NREL battery testing labs get a boostPublished on February 18th, 2010 | By: firstname.lastname@example.org
The U.S. Department of Energy (DOE) is looking to help the battery industry with a simple goal — to mass produce better batteries domestically while addressing safety, affordability, life and performance.
As a result of the DOE’s support, more work and funding for battery research is coming to the National Renewable Energy Lab via both indirect and direct avenues thanks to the American Recovery and Reinvestment Act.
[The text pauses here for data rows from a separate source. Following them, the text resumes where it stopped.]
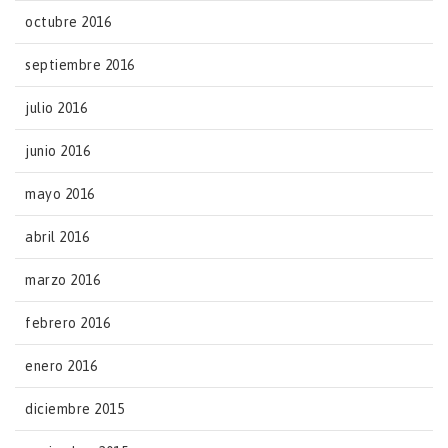
octubre 2016
septiembre 2016
julio 2016
junio 2016
mayo 2016
abril 2016
marzo 2016
febrero 2016
enero 2016
diciembre 2015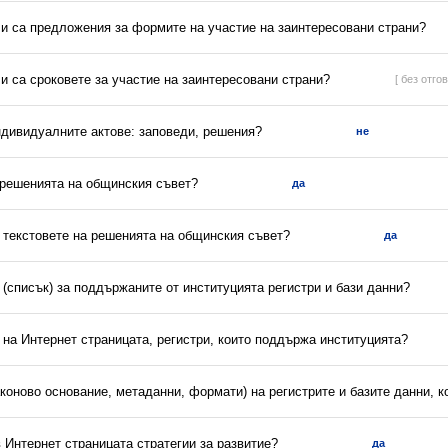
ли са предложения за формите на участие на заинтересовани страни?
ли са сроковете за участие на заинтересовани страни?
[ без отгов
ндивидуалните актове: заповеди, решения?
не
а решенията на общинския съвет?
да
и текстовете на решенията на общинския съвет?
да
(списък) за поддържаните от институцията регистри и бази данни?
 на Интернет страницата, регистри, които поддържа институцията?
аконово основание, метаданни, формати) на регистрите и базите данни, 
в Интернет страницата стратегии за развитие?
да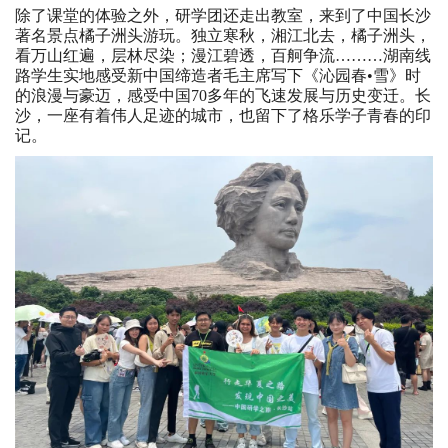
除了课堂的体验之外，研学团还走出教室，来到了中国长沙
著名景点橘子洲头游玩。独⽴寒秋，湘江北去，橘⼦洲头，
看万⼭红遍，层林尽染；漫江碧透，百舸争流………湖南线
路学生实地感受新中国缔造者毛主席写下《沁园春•雪》时
的浪漫与豪迈，感受中国70多年的飞速发展与历史变迁。长
沙，一座有着伟人足迹的城市，也留下了格乐学子青春的印
记。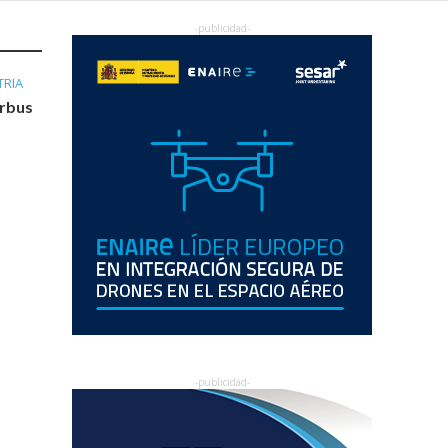
TRIA
irbus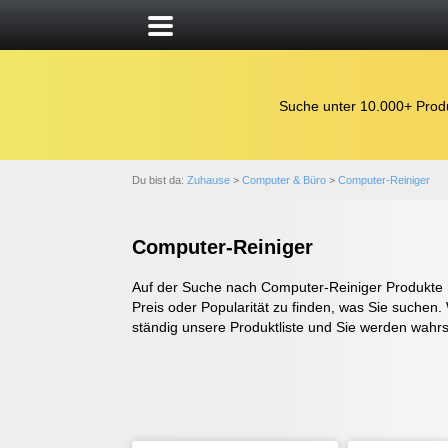
Suche unter 10.000+ Prod
Du bist da:
Zuhause
>
Computer & Büro
>
Computer-Reiniger
Computer-Reiniger
Auf der Suche nach Computer-Reiniger Produkte ha
Preis oder Popularität zu finden, was Sie suchen.
ständig unsere Produktliste und Sie werden wahrsc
Via press release from NREL, $1.5 billion in federal funding for manufacturing advanced batteries and related drive components will go towards faster development of batteries for cars with electric powertrains, including hybrid electric, plug-in hybrid electric, all-electric and fuel-cell vehicles. $2 million will go to the Battery Thermal and Life Test Facility. According to NREL researchers, battery thermal management is crucial in optimizing the performance and reducing the life-cycle costs for these types of batteries. Once manufacturers start producing new and more efficient prototypes, they’ll turn to NREL for thermal testing and validation.
NREL researchers seek to improve the thermal performance of batteries by studying how heat affects the performance and life of batteries. NREL experts analyze fluid flow (liquid or air) through different types of battery packs to determine how the flow affects the pack’s performance and life-cycle costs. Researchers measure and analyze the heat generation, efficiency, and specific heat of battery modules under specified charge/discharge cycles using the state-of-the-art calorimeters in NREL’s energy storage laboratory. Incorporating thermal imaging (still and time-lapse video) helps researchers determine temperature distributions and identify potential hot spots in battery modules and packs.
The battery research team will also spend time generating data to be used for validating battery thermal and electrochemical models. Modeling and simulating advanced energy storage systems in vehicles will help designers and researchers accelerate finding solutions for innovative battery designs and best ways to enhance overall vehicle performance.